Dispatch is handled according to a merit order loosely based on estimated marginal costs for the different sources. In this case, it is quite simple. Since the marginal costs for RE (and nuclear) are close to zero, these are dispatched first (they are the “must-run” sources). Flexibility is more difficult to handle in a dispatch model since it will not only depend on the marginal cost but also alternative costs. In principle, a more detailed knowledge of pricing is needed, which is out of scope for this simpler model. But it is possible to assign a useful merit order anyway. In this case, it is done as follows.
- First stored hydro is dispatched. With a relatively small assumed storage capacity of 20 GWh, it will help with smoothing out the daily variations somewhat.

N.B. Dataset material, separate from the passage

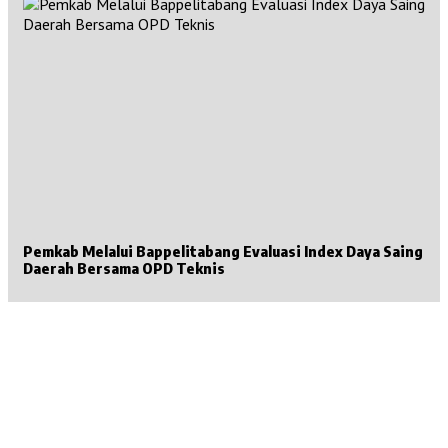
Pemkab Melalui Bappelitabang Evaluasi Index Daya Saing
Daerah Bersama OPD Teknis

- Secondly, hydrogen production flexibility is dispatched. This means that if a power deficit occurs (that is, power from must-run sources and the already dispatched hydro is not enough to serve the load), less hydrogen is produced and hydrogen is delivered from the hydrogen storage instead. Oppositely, if must-run power is in excess of the load, hydrogen production is increased and the excess hydrogen produced is stored in the hydrogen storage.
- If flexibility of 2. is not enough, import/export flexibility is dispatched.
- If the storage level is below 5%, the order of 2. and 3. above is reversed for the deficit case. This lowers (in practice, eliminates) the risk of running the hydrogen store empty.
This dispatch model is just a course model representation of the actual dispatch, but it behaves intuitively correct. A simple price function, based on residual load, is implemented just to assign a cost for import/export power. The function is a linear function of the residual load (RL) with a
price = 90 + 4 * RL USD/MWh, with RL in GW. This function assigns a higher price to import and a lower to export which is likely in a RE-dense scenario. The price function could be used to fine-tune the dispatch above, but this is not done.
Power production statistics for onshore wind and solar for 2021-2023 were collected from ENTSO-E and then normalized. Installed onshore wind capacity has been more or less the same throughout the period so no normalization was done for that source. Offshore wind had no statistics so it was invented as follows: It is expected that offshore and onshore wind in Portugal will be strongly correlated due to the proximity to the ocean. Hence offshore wind statistics were constructed from the onshore wind statistics by multiplying the onshore values with a correction factor that varied from 110% at low power levels up to 100% at the highest levels. Hence the offshore wind statistics show a somewhat stronger delivery a lower production levels compared to onshore wind, which could be expected. For solar a linear normalization was performed to align with 2023. The result is three years aligned with 2023 values. Thermal production is just assumed to be a mean of 1 GW (8.76 TWh/year) with a sinusoidal dispatch over the year.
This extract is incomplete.